FEMA may be able to supply different COVID vaccine at 4 Florida vaccination sites amid J&J pause

JACKSONVILLE, Fla. – Two days after the Centers for Disease Control and Prevention and the Food and Drug Administration recommended a pause in the use of the Johnson & Johnson COVID-19 vaccine, public health officials in Florida were still trying to figure out how to make up for the doses they can no longer administer daily.

On Tuesday, the CDC and the FDA said that of the nearly 7 million doses of the single-shot J&J vaccine that had been administered so far in the United States, six women developed a rare and severe type of blood clot after receiving the vaccine

The reports occurred among women between the ages of 18 and 48, and in all six cases, the symptoms began six to 13 days after getting vaccinated. So far, no cases have been reported in more than 180 million people who received Pfizer or Moderna vaccines, both of which require two doses.

Since Tuesday, federally-supported vaccination sites in Miami, Orlando, Tampa and Jacksonville have not been able to offer J&J, Pfizer or Moderna vaccines -- with the exception of people returning for second-dose shots. All mobile vaccination events have been canceled at least until Saturday, April 17. The state’s effort to vaccinate people who are homebound has also been impacted by the pause on the J&J vaccine.

“After reviewing current supply, the state does not have enough Pfizer or Moderna vaccines to continue these events at the same capacity for this week,” Florida Division of Emergency Management spokesperson Samantha Bequer said in a statement.

On Thursday, Bequer said the Federal Emergency Management Agency indicated it may be able to provide additional Pfizer vaccine doses to federally-supported sites in Florida if the use of the J&J vaccine is still paused.

“In the event the state does not receive further guidance from the CDC and the FDA by the end of this week, the state is preparing for next week’s allocation and determining how to supplement these efforts with Pfizer and Moderna,” said Bequer. “The goal remains to ensure all Floridians who want a vaccine, can receive one.”

The impact of the J&J vaccine pause goes beyond challenges with vaccine supply. The move has also left some feeling more hesitant about COVID-19 shots in general.

Mattie Robinson said she has still not reached a decision over whether herself -- and her kids -- will get the vaccine.

“I am just a little bit undecided,” said Robinson. “I know it’s different for everyone. It just made my decision go down even lower, even though we do have the two others out there.”

According to the CDC, the use of the J&J vaccine is paused for now because “safety systems that make sure vaccines are safe received a small number of reports of a rare and severe type of blood clot happening in people who go this vaccine.” But CDC officials also said they “do not know enough yet to say if the vaccine is related to or caused this health issue. To be extra careful, CDC and FDA recommend that the vaccine not be given until we learn more.”

In a statement Thursday, the chief scientific officer at Johnson & Johnson said, “We continue to believe in the positive benefit-risk profile of our vaccine.”

According to the CDC, those who develop a severe headache, backache, new neurologic symptoms, severe abdominal pain, shortness of breath, leg swelling, tiny red spots on the skin or new easy bruising should seek medical care urgently.
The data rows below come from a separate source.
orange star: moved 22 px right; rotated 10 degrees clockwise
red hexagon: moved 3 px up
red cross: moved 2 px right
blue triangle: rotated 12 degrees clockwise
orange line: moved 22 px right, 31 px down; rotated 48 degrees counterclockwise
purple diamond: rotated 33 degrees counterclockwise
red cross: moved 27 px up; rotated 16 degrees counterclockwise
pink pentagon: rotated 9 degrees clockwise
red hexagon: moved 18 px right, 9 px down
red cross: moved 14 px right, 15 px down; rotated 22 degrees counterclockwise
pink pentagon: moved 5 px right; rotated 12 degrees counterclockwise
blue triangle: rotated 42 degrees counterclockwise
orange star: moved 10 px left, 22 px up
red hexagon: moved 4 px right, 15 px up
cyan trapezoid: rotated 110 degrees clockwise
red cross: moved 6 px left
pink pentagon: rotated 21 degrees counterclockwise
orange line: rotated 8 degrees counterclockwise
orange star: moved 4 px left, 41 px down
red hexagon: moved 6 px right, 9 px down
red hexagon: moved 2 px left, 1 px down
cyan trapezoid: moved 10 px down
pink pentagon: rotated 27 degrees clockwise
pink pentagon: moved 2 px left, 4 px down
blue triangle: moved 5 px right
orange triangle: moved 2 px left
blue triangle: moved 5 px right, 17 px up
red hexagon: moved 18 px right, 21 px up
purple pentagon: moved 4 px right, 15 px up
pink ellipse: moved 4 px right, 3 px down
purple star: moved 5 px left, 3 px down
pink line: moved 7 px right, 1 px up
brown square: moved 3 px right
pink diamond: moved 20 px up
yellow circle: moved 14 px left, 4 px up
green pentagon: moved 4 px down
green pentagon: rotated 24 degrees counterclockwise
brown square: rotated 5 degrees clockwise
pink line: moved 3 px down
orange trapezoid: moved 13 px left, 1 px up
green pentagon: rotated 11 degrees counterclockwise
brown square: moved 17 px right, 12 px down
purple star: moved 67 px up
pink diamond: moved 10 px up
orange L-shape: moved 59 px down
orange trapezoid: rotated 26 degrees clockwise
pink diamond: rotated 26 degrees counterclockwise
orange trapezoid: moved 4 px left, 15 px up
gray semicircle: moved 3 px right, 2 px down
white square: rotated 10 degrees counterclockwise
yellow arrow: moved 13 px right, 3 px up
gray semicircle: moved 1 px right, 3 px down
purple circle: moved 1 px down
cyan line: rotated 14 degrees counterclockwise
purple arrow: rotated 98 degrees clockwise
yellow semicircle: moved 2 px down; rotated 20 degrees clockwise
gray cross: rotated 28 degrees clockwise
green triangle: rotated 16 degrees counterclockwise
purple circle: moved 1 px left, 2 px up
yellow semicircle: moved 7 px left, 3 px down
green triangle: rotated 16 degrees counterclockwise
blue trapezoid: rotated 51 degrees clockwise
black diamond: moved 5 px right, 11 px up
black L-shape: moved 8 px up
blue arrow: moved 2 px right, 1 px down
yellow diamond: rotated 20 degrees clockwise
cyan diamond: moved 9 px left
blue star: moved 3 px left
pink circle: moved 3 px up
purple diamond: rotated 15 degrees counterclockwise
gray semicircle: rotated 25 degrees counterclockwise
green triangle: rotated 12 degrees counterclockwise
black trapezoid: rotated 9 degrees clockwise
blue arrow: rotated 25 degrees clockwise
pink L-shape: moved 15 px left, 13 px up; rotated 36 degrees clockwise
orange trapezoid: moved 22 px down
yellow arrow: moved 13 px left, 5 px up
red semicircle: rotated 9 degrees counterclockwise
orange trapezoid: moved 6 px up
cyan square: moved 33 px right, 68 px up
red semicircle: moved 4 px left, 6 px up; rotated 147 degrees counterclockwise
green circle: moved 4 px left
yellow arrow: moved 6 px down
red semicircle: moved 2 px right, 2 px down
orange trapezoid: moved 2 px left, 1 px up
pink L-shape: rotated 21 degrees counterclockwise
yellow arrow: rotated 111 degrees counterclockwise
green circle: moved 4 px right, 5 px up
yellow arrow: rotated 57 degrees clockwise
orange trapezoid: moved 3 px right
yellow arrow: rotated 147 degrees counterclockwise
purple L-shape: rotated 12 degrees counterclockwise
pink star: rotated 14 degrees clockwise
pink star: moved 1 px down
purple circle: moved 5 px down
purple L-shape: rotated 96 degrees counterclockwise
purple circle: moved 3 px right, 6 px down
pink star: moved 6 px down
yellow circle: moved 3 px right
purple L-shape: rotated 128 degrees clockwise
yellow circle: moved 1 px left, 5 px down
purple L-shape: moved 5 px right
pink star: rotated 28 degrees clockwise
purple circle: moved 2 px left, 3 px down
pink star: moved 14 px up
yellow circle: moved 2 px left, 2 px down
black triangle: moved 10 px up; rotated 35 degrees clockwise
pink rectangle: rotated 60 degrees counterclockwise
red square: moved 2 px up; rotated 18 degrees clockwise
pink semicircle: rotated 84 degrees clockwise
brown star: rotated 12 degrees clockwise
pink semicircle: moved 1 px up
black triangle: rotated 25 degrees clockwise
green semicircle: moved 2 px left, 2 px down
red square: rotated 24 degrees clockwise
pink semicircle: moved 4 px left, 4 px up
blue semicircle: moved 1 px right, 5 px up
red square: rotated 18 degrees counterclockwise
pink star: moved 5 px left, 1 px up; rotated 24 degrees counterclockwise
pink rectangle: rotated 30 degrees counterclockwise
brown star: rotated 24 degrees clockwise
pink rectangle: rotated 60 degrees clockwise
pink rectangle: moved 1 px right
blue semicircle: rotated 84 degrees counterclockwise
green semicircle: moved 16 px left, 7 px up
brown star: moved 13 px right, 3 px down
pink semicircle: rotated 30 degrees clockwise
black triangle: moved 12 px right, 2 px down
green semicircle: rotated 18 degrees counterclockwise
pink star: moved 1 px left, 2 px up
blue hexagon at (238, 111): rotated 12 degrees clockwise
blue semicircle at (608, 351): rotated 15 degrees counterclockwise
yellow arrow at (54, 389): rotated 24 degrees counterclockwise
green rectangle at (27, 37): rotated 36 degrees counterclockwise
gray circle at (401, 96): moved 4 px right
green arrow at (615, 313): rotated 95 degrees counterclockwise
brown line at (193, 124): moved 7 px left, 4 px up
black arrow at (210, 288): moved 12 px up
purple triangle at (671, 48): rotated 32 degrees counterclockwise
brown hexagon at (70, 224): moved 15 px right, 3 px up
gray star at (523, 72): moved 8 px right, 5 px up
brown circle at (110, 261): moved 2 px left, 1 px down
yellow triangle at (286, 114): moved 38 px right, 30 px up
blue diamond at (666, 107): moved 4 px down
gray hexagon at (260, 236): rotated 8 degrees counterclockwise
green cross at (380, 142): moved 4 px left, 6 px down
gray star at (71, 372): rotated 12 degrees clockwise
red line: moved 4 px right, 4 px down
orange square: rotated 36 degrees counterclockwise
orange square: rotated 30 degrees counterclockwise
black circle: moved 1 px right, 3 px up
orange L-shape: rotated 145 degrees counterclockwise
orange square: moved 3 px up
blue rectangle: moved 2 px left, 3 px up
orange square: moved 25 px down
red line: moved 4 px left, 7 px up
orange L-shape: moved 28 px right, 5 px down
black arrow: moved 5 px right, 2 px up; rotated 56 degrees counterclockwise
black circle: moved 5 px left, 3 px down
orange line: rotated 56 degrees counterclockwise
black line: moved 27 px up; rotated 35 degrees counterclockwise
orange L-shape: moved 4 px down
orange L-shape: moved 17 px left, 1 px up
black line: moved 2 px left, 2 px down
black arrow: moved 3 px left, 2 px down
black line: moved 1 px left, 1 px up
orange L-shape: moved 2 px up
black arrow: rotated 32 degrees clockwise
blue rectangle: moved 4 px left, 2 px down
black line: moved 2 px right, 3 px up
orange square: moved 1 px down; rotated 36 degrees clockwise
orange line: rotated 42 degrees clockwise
On a joint call between the CDC and FDA on Tuesday, the director of the Center for Biologics Evaluation and Research at the FDA said the pause also gives scientists a chance to review the data and decide if recommendations on who should get the vaccine need to change. In addition, public health officials can inform medical care providers about the different treatment required for this type of severe and rare blood clot.

“The issue here with these types of blood clots is that if one administers the standard treatments that we as doctors have learned to give for blood clots, one can actually cause tremendous harm or the outcome can be fatal. So one needs to make sure that providers are aware that if they see people who have low blood platelets or if they see people who have blood clots, they need to inquire about a history of recent vaccination and then act accordingly,” said Dr. Peter Marks.